The Washington State Department of Health has approved new water connections for the city of Yelm.
The city now has 594 new water connections available for residential and commercial growth, up from less than 100.
The city announced the new connections yesterday in a press release.
The DOH had limited the number of new connections the city could allow, due to its limited water availability.
The city has been working with limited connections since 2010 and was down to less than 100 remaining connections, which was restricting land use approvals for some property owners in Yelm, according to the release.
Over the past five years, the city has undertaken a comprehensive water management strategy.

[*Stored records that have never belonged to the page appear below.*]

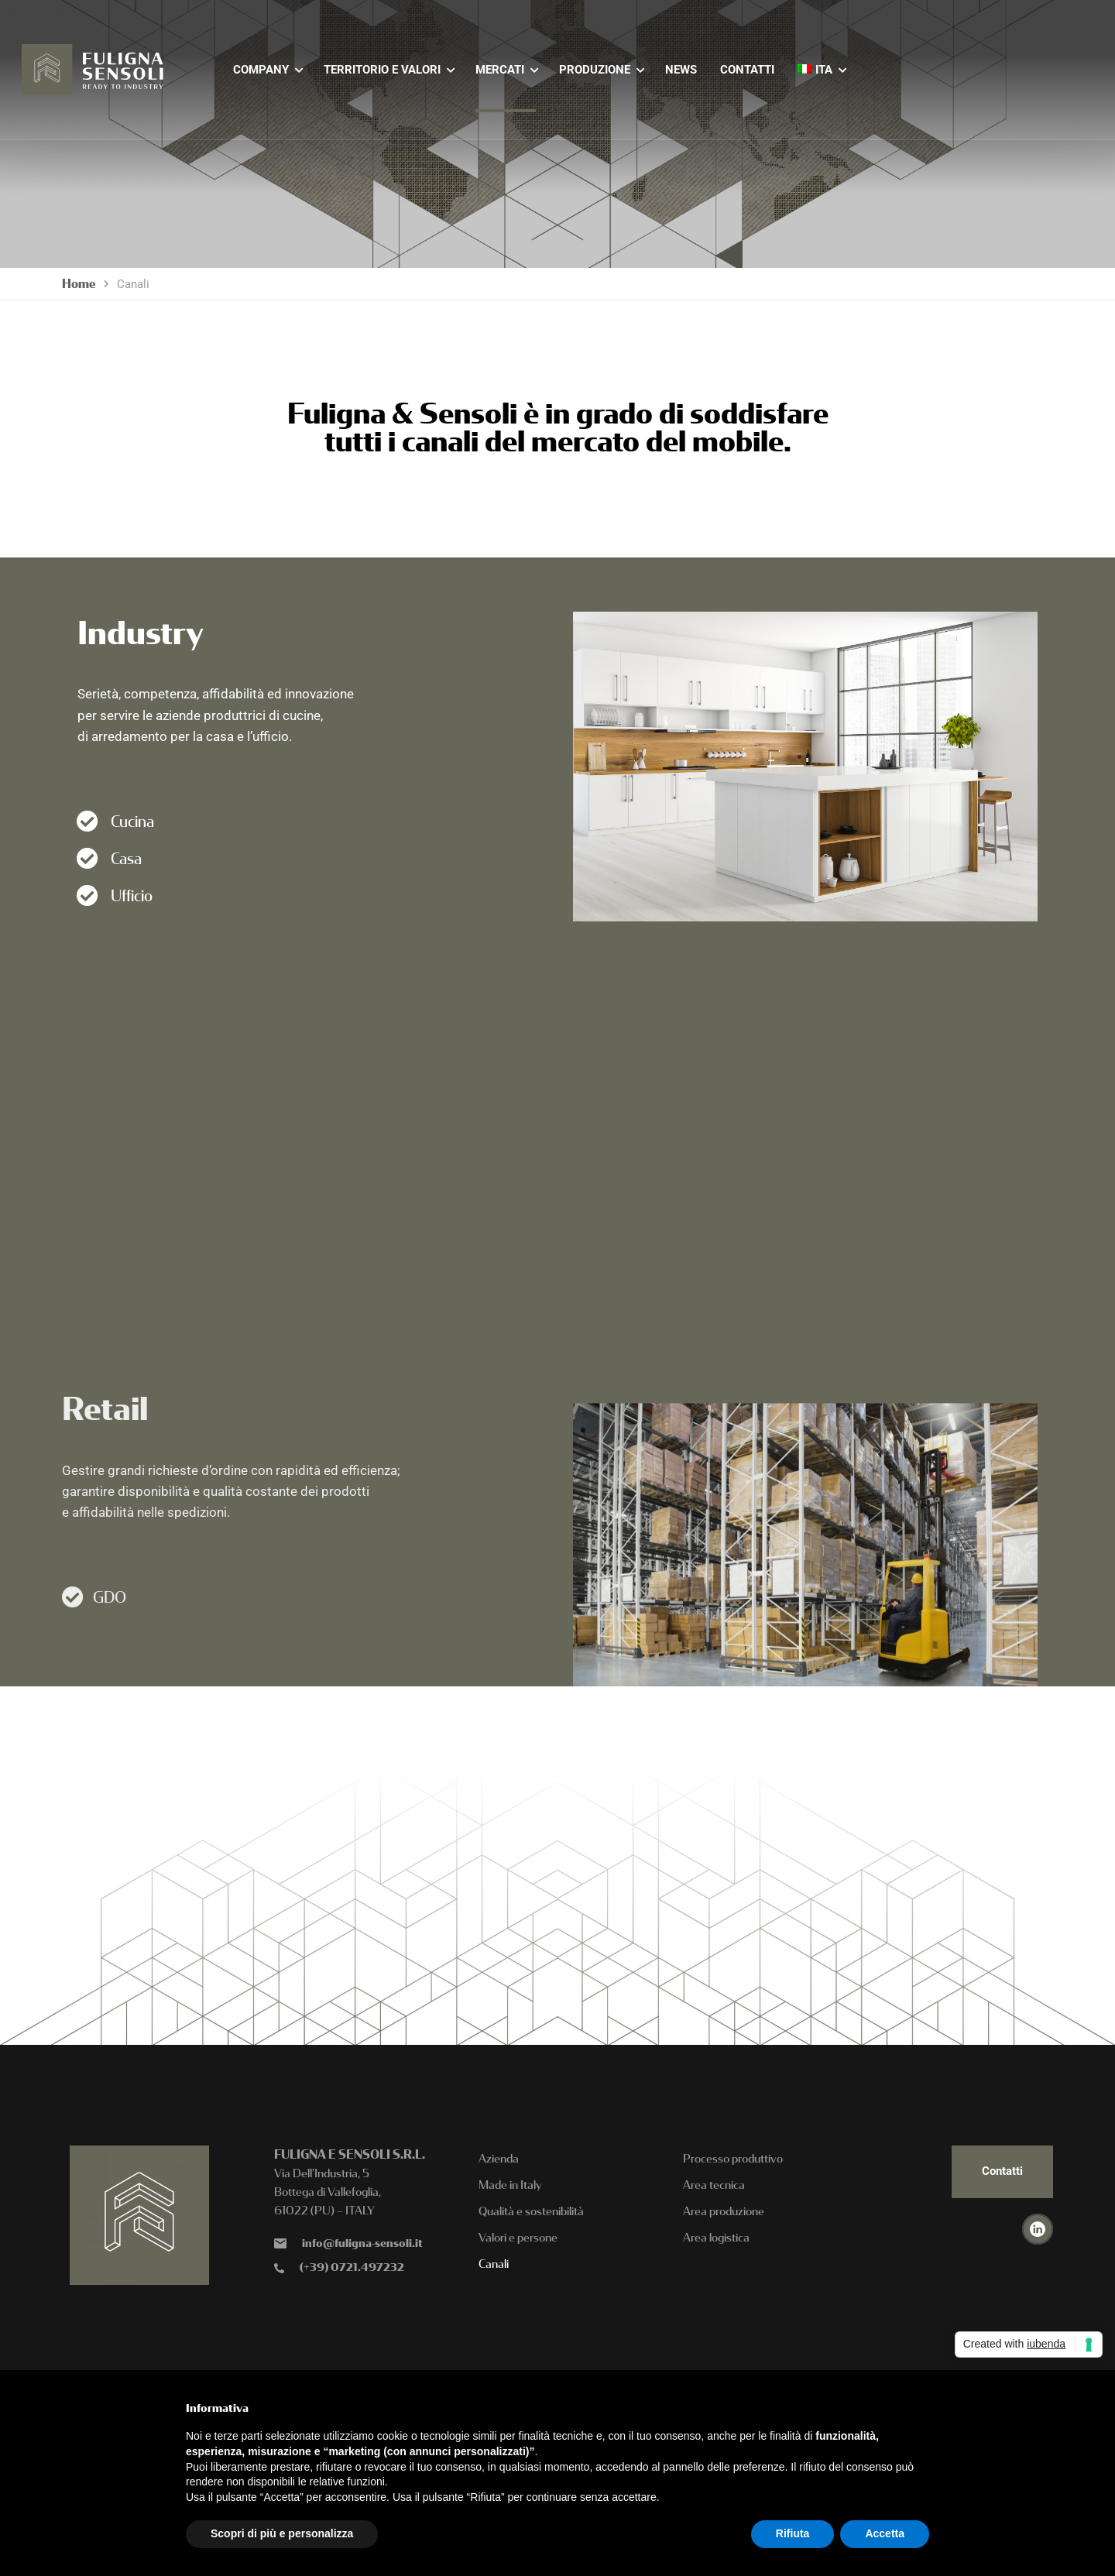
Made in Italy (510, 2185)
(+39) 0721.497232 (352, 2267)
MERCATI (499, 70)
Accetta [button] (884, 2533)
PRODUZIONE (594, 70)
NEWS (681, 70)
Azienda (499, 2159)
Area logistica (716, 2238)
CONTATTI (747, 70)
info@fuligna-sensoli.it (362, 2243)
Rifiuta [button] (793, 2533)
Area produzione (723, 2211)
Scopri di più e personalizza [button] (282, 2533)
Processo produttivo (733, 2159)
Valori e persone (518, 2238)
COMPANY (261, 70)
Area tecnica (714, 2185)
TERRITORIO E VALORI (382, 70)
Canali (494, 2264)
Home (79, 284)
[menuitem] (815, 69)
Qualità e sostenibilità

Water use in the city was the same in 2014 as it was in 2005, even as the city has grown, the release states.
The city's ongoing strategy includes a commercial water conservation program, the acquisition and transfer of area water rights to the city, improvements to the downtown well, replacement of aging water lines, and detecting and repairing leaks.

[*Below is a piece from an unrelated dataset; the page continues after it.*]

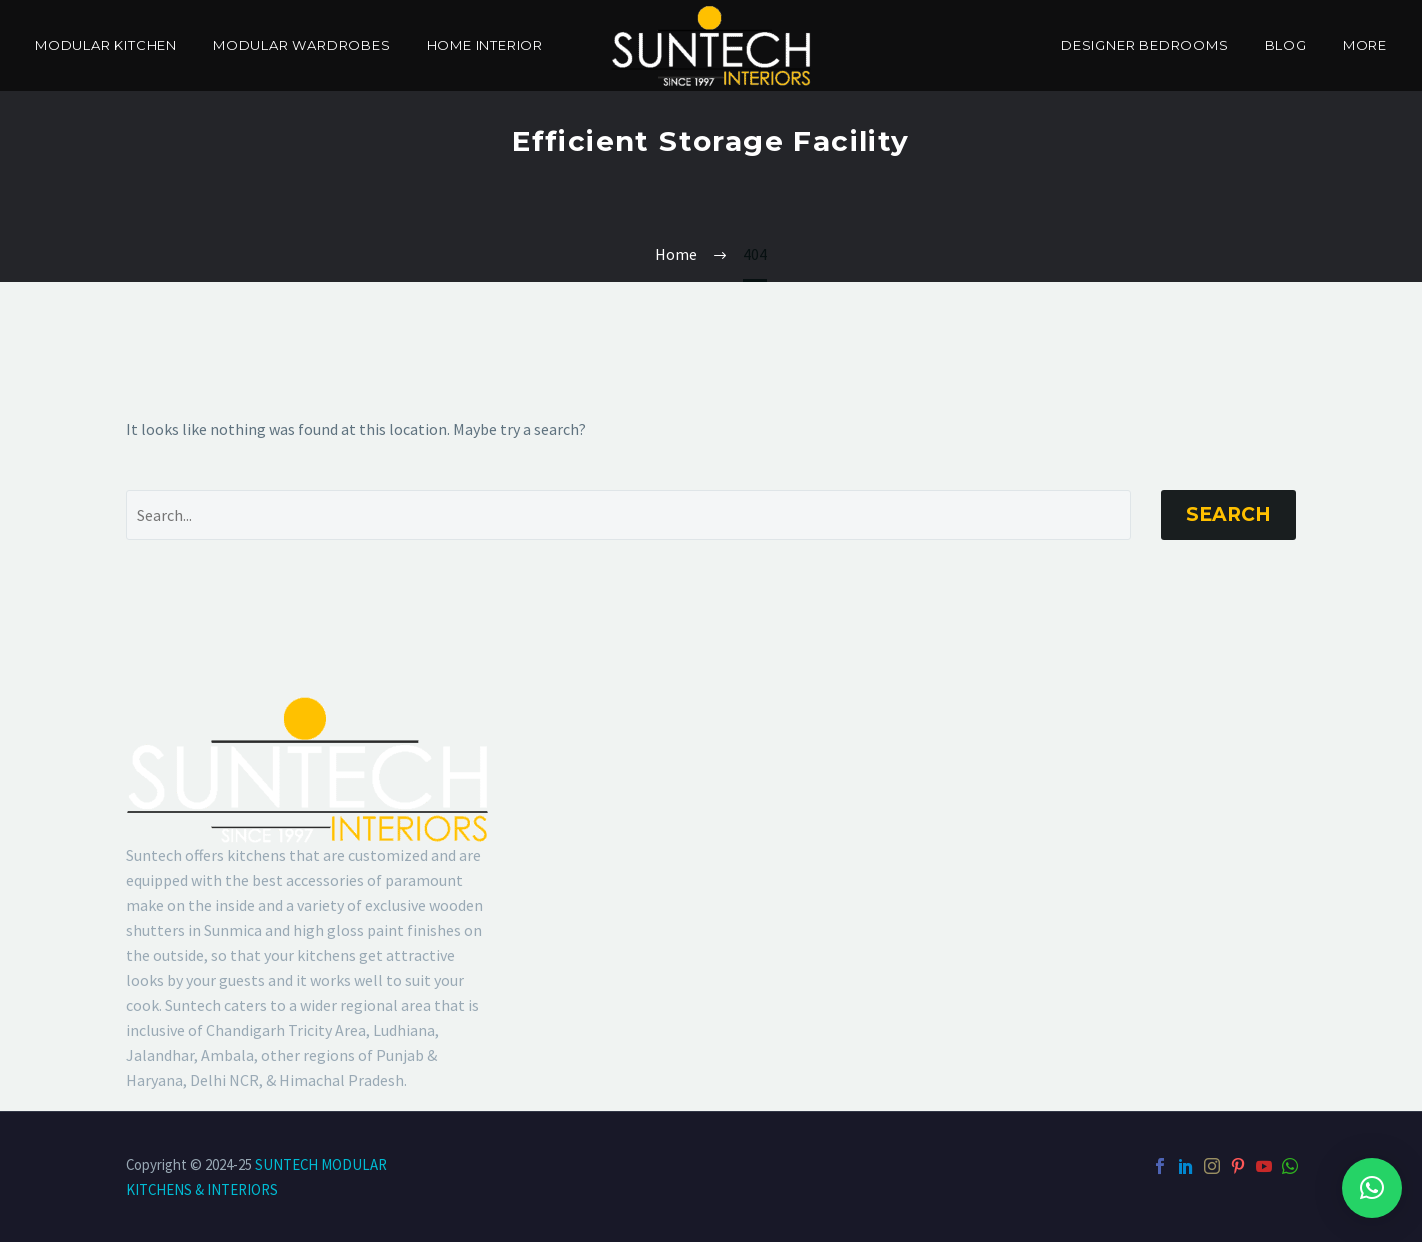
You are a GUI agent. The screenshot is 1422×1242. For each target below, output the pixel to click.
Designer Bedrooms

"The success of the program has resulted in a significant increase in water system capacity and afforded the City the opportunity to request an increase in its connection limit by the Washington State Department of Health," the release states.
“Hard work by City staff, support from the Council, and the understanding of the community has provided this opportunity for Yelm to continue to move forward ... 594 connections will easily get us through the construction of the new well, treatment plant, and storage tank at the new SW Yelm well site,” Yelm Mayor Ron Harding said in the release.

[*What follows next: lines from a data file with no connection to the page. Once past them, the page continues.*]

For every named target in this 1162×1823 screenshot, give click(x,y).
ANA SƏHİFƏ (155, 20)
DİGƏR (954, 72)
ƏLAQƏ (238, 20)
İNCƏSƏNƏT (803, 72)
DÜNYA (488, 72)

The city feels confident the Washington Supreme Court will uphold the state's approval of the city's new water rights, Harding added.
The city was granted new water rights by the state Department of Ecology, but a citizen appealed DOE's decision. The state Supreme Court is hearing that case next month.
The Pollution Control Hearings Board stated that the City is providing the “gold standard” of mitigation when it approved the City’s water rights permit, the city's release states.
“The fight for water in our state has been extremely costly and complex but it is paramount for the future of our community," Harding said. "I am pleased that our hard work has paid off."